→ **Directions**
Copy whichever lines of the data hold the word "Utility".

[Document structure recognition data]

====

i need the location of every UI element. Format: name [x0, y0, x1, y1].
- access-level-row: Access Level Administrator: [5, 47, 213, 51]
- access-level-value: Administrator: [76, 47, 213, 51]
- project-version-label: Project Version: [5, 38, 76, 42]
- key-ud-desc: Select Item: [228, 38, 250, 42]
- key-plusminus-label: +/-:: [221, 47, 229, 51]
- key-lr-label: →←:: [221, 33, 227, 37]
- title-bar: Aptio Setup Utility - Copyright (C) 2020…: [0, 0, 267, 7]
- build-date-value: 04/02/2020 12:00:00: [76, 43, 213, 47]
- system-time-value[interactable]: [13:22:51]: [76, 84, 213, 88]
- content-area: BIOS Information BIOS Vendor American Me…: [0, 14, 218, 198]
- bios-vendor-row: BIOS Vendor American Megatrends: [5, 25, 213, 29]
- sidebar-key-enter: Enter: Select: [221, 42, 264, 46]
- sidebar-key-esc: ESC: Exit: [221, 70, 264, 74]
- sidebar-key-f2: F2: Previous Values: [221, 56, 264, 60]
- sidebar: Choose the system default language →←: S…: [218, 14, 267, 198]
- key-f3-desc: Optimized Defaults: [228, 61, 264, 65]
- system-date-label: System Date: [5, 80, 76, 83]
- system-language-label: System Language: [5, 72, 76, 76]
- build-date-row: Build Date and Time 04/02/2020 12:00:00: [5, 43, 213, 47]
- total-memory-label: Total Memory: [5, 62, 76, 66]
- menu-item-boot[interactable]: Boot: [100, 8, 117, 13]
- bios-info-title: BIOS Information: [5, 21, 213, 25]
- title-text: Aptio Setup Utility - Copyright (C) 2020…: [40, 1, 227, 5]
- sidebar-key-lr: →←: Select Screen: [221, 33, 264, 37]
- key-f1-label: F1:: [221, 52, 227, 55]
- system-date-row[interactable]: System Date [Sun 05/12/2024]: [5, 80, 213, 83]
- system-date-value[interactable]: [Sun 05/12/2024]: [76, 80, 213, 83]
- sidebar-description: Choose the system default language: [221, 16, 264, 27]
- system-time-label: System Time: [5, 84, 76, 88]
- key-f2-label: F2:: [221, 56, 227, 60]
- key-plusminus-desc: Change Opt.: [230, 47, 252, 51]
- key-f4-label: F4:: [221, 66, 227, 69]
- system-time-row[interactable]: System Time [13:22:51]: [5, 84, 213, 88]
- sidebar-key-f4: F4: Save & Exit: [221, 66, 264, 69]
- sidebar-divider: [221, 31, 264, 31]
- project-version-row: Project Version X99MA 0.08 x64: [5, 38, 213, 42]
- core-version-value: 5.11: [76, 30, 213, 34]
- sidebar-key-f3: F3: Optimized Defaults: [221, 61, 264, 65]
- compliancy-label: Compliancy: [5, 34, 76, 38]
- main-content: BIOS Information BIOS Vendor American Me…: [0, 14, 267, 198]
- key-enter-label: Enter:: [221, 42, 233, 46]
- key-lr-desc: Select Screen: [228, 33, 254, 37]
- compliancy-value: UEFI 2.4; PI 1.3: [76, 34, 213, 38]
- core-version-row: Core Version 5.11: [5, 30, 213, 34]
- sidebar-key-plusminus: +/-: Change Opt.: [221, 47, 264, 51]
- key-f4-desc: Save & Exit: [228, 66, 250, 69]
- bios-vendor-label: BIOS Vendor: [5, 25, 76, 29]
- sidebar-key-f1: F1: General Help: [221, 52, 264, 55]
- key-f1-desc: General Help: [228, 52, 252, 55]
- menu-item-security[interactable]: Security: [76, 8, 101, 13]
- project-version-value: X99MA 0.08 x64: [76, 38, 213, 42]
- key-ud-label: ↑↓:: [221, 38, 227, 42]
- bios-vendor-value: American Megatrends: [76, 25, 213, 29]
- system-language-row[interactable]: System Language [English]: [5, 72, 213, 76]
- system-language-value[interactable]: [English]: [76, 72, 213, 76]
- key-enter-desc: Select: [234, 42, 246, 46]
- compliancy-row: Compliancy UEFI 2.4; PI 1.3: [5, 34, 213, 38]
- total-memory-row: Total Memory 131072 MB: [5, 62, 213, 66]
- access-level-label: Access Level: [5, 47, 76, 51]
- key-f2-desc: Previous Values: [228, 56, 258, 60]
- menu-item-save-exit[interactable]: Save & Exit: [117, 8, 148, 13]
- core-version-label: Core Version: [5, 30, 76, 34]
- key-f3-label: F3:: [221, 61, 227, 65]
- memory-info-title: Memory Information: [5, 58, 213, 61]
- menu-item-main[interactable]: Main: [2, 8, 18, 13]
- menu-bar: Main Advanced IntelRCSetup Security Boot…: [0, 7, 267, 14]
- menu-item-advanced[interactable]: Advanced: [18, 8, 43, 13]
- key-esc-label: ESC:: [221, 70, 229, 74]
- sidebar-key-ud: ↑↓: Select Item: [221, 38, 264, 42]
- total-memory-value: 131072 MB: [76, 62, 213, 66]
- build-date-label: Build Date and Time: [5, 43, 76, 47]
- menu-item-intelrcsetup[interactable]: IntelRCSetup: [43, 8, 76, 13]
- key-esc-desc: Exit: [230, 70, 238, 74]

====

→ **Answer to this exercise**
- title-bar: Aptio Setup Utility - Copyright (C) 2020…: [0, 0, 267, 7]
- title-text: Aptio Setup Utility - Copyright (C) 2020…: [40, 1, 227, 5]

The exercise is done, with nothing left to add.